Yes, but in the finishing of the statement in that Scripture "*Strenghten* your Brothers." Should be interpreted "lift up" IMHO. 

From the transliterated word in that verse:

Storizo - (sthrivzw)

1 - to make stable, place firmly, set fast, fix
2 - to strengthen, make firm
3 - to render constant, confirm, one's mind

Whom do we consider our brother / brethren?

Again, from the same source.

Adelphos - (ajdelfovß)

1 - a brother, whether born of the same two parents or only of the same father or mother
2 - having the same national ancestor, belonging to the same people, or countryman
3 - any fellow or man
3 - a fellow believer, united to another by the bond of affection
4 - an associate in employment or office
5 - brethren in Christ
his brothers by blood
all men
apostles
Christians, as those who are exalted to the same heavenly place

No judgement required or even stated. Given the definition there are many interpretations of whom we should consider our brethren. 

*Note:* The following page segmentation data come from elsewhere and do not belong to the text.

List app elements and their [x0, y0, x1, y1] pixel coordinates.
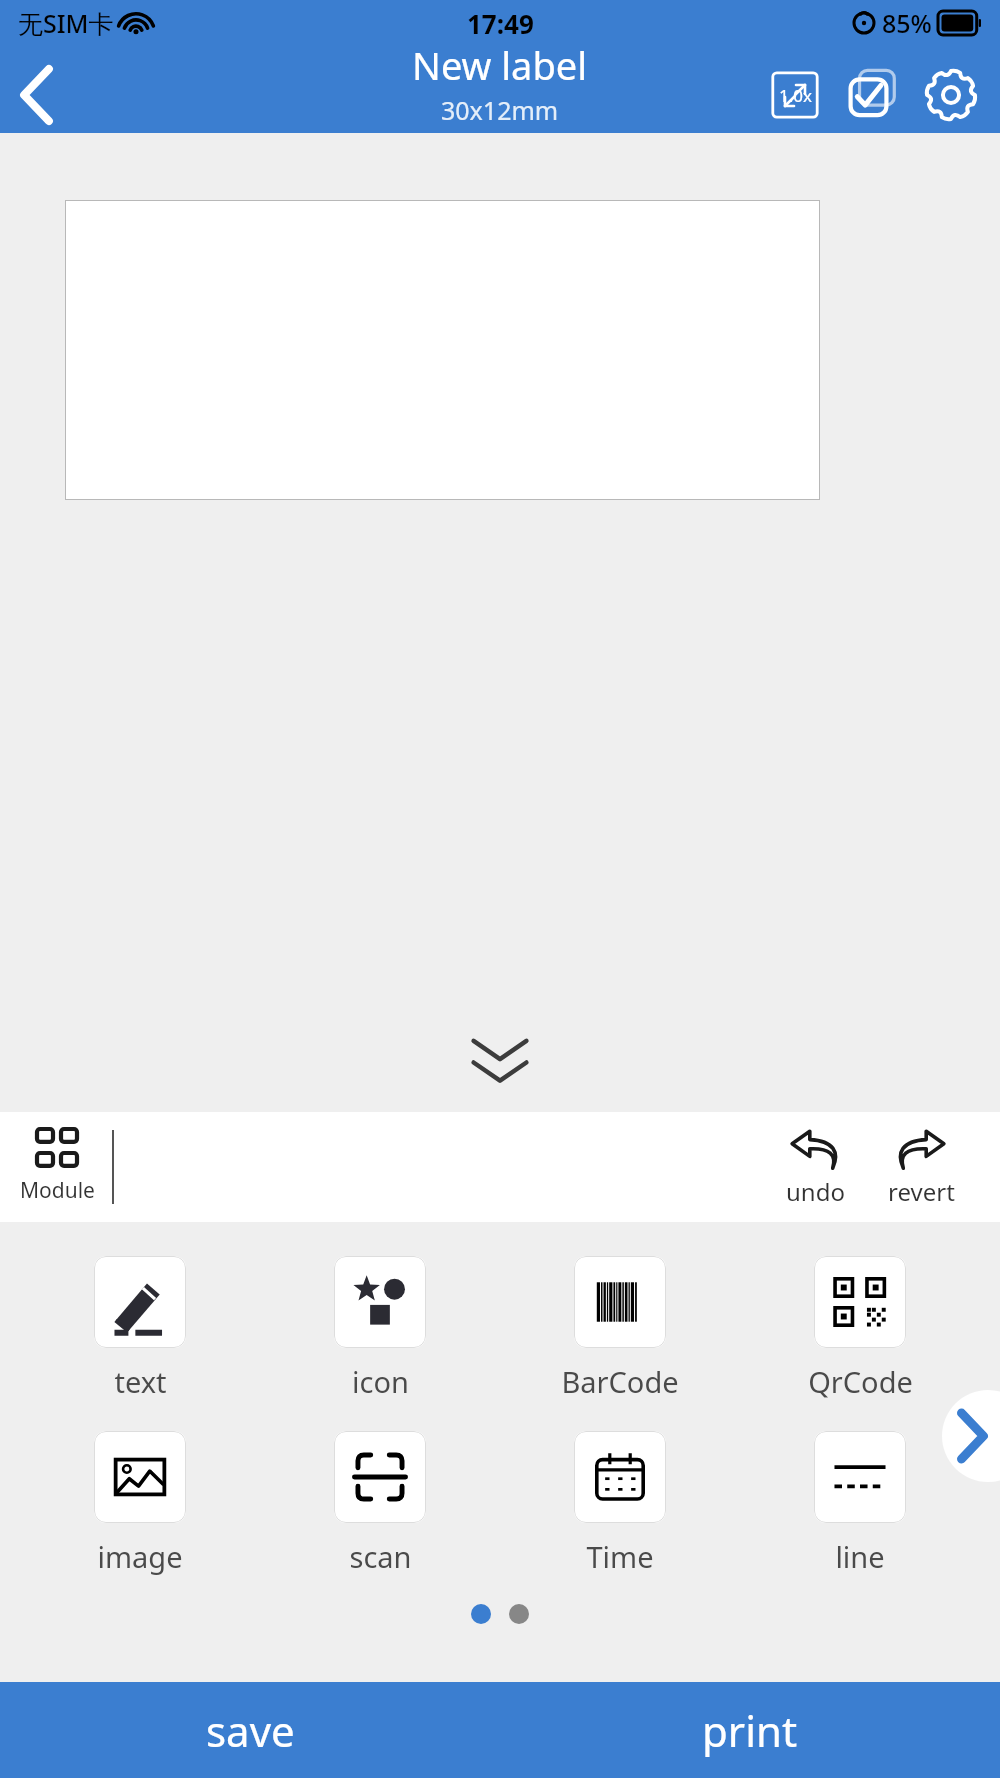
- staticText: revert: [888, 1175, 955, 1208]
- staticText: Module: [20, 1176, 95, 1205]
- staticText: QrCode: [808, 1362, 913, 1401]
- button[interactable]: text: [40, 1256, 240, 1401]
- staticText: line: [835, 1537, 885, 1576]
- staticText: icon: [352, 1362, 409, 1401]
- button[interactable]: Module: [18, 1129, 96, 1205]
- staticText: Time: [586, 1537, 654, 1576]
- button[interactable]: print: [500, 1682, 1000, 1778]
- button[interactable]: QrCode: [760, 1256, 960, 1401]
- button[interactable]: save: [0, 1682, 500, 1778]
- staticText: 无SIM卡: [18, 6, 114, 40]
- staticText: 1.0x: [779, 84, 812, 107]
- staticText: 17:49: [467, 6, 534, 41]
- button[interactable]: icon: [280, 1256, 480, 1401]
- button[interactable]: Next page: [942, 1390, 1000, 1482]
- staticText: scan: [349, 1537, 412, 1576]
- staticText: 30x12mm: [441, 93, 559, 127]
- button[interactable]: scan: [280, 1431, 480, 1576]
- button[interactable]: Collapse: [445, 1020, 555, 1104]
- button[interactable]: undo: [772, 1127, 858, 1208]
- staticText: print: [702, 1702, 798, 1759]
- staticText: text: [114, 1362, 167, 1401]
- staticText: image: [97, 1537, 183, 1576]
- staticText: BarCode: [561, 1362, 679, 1401]
- staticText: New label: [412, 39, 588, 91]
- button[interactable]: Back: [0, 58, 74, 132]
- button[interactable]: BarCode: [520, 1256, 720, 1401]
- button[interactable]: Time: [520, 1431, 720, 1576]
- staticText: undo: [786, 1175, 845, 1208]
- button[interactable]: Select all: [836, 58, 910, 132]
- button[interactable]: line: [760, 1431, 960, 1576]
- button[interactable]: Label canvas: [65, 200, 820, 500]
- button[interactable]: Zoom 1.0x: [758, 58, 832, 132]
- button[interactable]: image: [40, 1431, 240, 1576]
- staticText: save: [206, 1702, 295, 1759]
- button[interactable]: Settings: [914, 58, 988, 132]
- button[interactable]: revert: [878, 1127, 964, 1208]
- staticText: 85%: [882, 6, 932, 40]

Given the Greatest Commandment of all, the definition narrows considerably to the letters in red. Does it not?


----------



## Israel

Miguel Cervantes said:


> Yes, but in the finishing of the statement in that Scripture "*Strenghten* your Brothers." Should be interpreted "lift up" IMHO.
> 
> From the transliterated word in that verse:
> 
> Storizo - (sthrivzw)
> 
> 1 - to make stable, place firmly, set fast, fix
> 2 - to strengthen, make firm
> 3 - to render constant, confirm, one's mind
> 
> Whom do we consider our brother / brethren?
> 
> Again, from the same source.
> 
> Adelphos - (ajdelfovß)
> 
> 1 - a brother, whether born of the same two parents or only of the same father or mother
> 2 - having the same national ancestor, belonging to the same people, or countryman
> 3 - any fellow or man
> 3 - a fellow believer, united to another by the bond of affection
> 4 - an associate in employment or office
> 5 - brethren in Christ
> his brothers by blood
> all men
> apostles
> Christians, as those who are exalted to the same heavenly place
> 
> No judgement required or even stated. Given the definition there are many interpretations of whom we should consider our brethren.
> 
> Given the Greatest Commandment of all, the definition narrows considerably to the letters in red. Does it not?

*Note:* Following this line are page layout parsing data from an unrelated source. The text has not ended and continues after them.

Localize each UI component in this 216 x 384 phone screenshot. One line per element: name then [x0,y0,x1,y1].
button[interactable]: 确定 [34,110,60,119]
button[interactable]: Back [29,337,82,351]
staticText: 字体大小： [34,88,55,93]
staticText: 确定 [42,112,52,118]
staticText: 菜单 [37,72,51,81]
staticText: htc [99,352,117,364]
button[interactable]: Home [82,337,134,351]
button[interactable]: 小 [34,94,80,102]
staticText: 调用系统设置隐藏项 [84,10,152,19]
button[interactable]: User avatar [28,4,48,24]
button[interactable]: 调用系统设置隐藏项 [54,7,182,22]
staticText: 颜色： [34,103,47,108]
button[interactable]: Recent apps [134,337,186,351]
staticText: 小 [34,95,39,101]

Do you like the Lord's perfect efficiency?

and

Is there something in any of what you write that is in response to the perceived implication that the one to whom this was addressed...is seen as less than brother?


----------



## Miguel Cervantes

Israel said:


> Do you like the Lord's perfect efficiency?
> 
> and
> 
> Is there something in any of what you write that is in response to the perceived implication that the one to whom this was addressed...is seen as less than brother?

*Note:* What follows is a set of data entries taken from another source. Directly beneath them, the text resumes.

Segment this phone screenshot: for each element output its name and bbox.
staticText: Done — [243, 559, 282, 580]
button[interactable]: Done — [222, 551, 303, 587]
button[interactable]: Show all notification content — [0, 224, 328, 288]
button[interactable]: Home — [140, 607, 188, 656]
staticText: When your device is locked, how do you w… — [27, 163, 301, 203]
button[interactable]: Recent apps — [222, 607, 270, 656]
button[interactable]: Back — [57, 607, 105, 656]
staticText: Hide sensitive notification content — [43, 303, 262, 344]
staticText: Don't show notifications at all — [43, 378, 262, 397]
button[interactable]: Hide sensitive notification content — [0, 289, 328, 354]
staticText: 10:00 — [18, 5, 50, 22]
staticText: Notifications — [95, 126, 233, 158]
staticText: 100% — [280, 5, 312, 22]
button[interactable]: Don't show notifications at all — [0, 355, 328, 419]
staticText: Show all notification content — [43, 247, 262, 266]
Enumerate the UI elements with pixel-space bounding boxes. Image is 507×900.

I love and depend on His perfect efficiency, understanding that all happens in His time, not mine.

In so much as chronological events are concerned and who they were about, I care not so much about the when or who as I do the Post-effect of the outcome of the lessens taught and who they apply to moving forward.

Was Eshu addressing only Simon on that matter at that point in time? or was it a lesson for us all to draw from and to be applied to the boundaries, or rather lack thereof when implementing the Great Commandment?


----------



## Israel

Miguel Cervantes said:


> I love and depend on His perfect efficiency, understanding that all happens in His time, not mine.
> 
> In so much as chronological events are concerned and who they were about, I care not so much about the when or who as I do the Post-effect of the outcome of the lessens taught and who they apply to moving forward.
> 
> Was Eshu addressing only Simon on that matter at that point in time? or was it a lesson for us all to draw from and to be applied to the boundaries, or rather lack thereof when implementing the Great Commandment?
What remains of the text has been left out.